MARFA, Texas — The death certificate for U.S. Supreme Court Justice Antonin Scalia will list myocardial infarction — a heart attack — as the official cause of death, Presidio County Judge Cinderela Guevara told WFAA on Sunday.
Guevara was shopping Saturday in the neighboring town of Alpine when county Sheriff Danny Dominguez called her on her cellphone after lunch.
“He says, 'Judge, I’m at Cibolo Creek Ranch, and a Supreme Court justice has just passed away, and I need someone here immediately. Both justices of the peace are out of town,'” Guevara recounted.
“I said, 'Sheriff, what did you say? Which Supreme Court Justice died at Cibolo Creek Ranch?’ And the phone went dead, because our connection was very bad,” she explained.
Cell phone service is spotty in far West Texas. There’s no service at the ranch where Scalia passed away. Guevara said Dominguez called back repeatedly for 20 minutes, at the mercy of cell service.
Guevara said she pronounced Scalia dead over the phone at 1:52 p.m. on Saturday. She planned to drive to the ranch — about 30 minutes south of Marfa — but returned when a U.S. Marshal told her by phone: “It’s not necessary for you to come, judge. If you’re asking for an autopsy, that’s what we need to clarify.”
Guevara said she wanted to clarify details of Scalia’s death before deciding whether to order an autopsy.
“As part of my investigation, one of the things I did ask the sheriff and the U.S. Marshal: 'Were there any signs of foul play?' And they said, ‘Absolutely not.’ At that time I still wanted to be careful, and asked them if (Scalia’s) physician would call me.”
The justice’s personal doctor called her at 8 p.m. Saturday night. She said the physician told her that Scalia had a shoulder problem last week and underwent an MRI. Scalia also suffered several chronic ailments, Guevara said.
“I felt comfortable what I knew was going on with him physically,” she said.
On Saturday night, at his family’s request, Justice Scalia’s remains were moved from the ranch to El Paso, where a funeral home will embalm his body and prepare it to be flown to back to the East Coast.
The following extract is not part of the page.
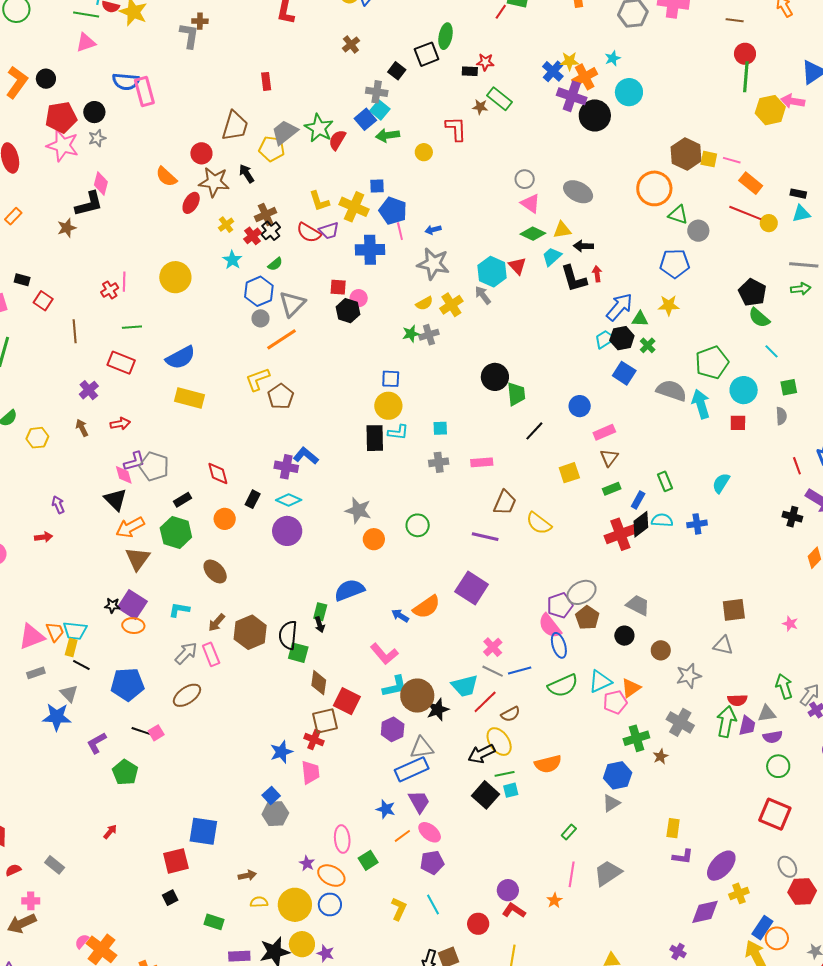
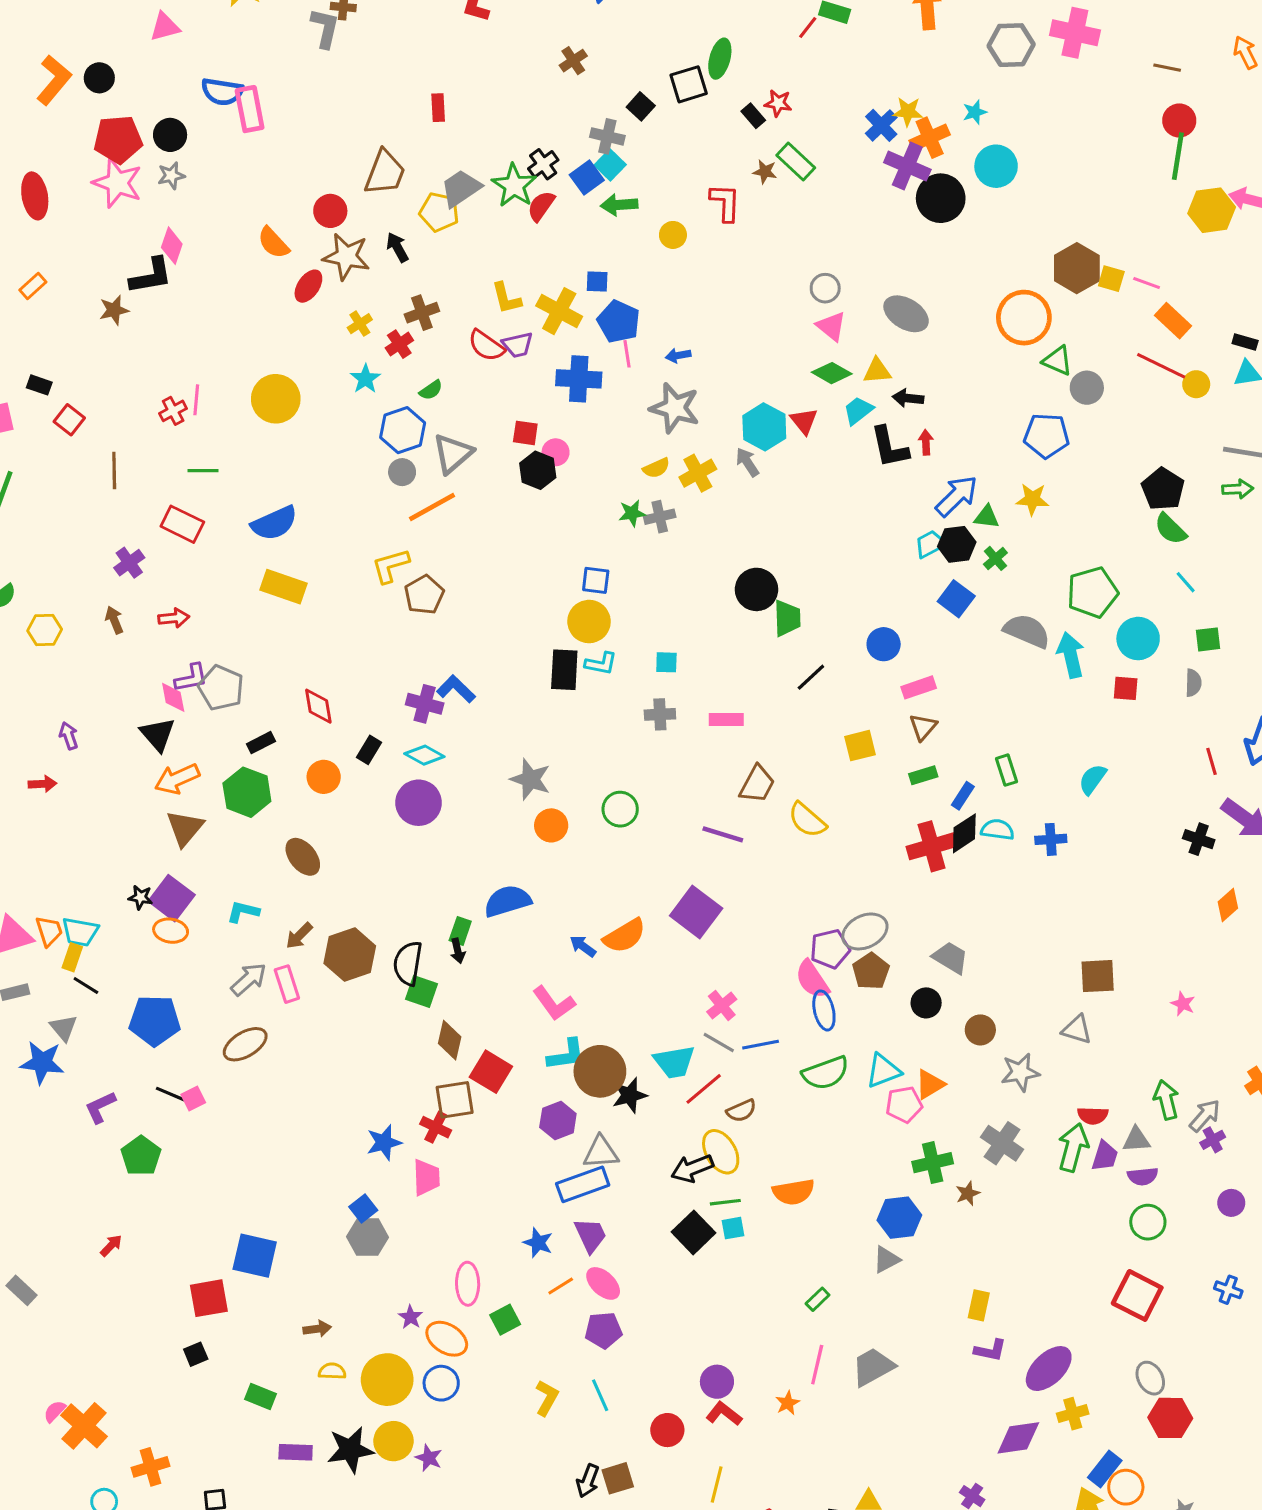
black rectangle: (470, 71) -> (753, 116), turned 42
black cross: (271, 231) -> (543, 164), moved

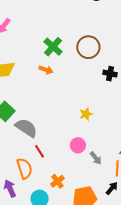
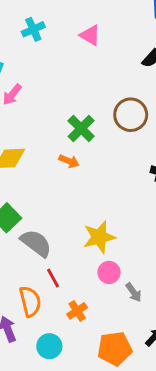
brown circle: (88, 47) -> (131, 115), moved
yellow star: (86, 114) -> (99, 237), moved, size x1.6
orange cross: (57, 181) -> (77, 311), moved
Guevara said she will fill out the official death certificate to be permanently filed in Presidio County.
“After I did my job, yes, I kept playing it over and over in my mind and thought, ‘Oh my God. History is being made in Presidio County,” Guevara told WFAA. “It’s something I’ll never forget.”
Scalia, 79, was visiting the ranch with friends on a hunting trip. Guevara said she did not know he was here.
“I just feel that we have lost a great defender of the Constitution, and it’s a big loss for the United States of America,” she said.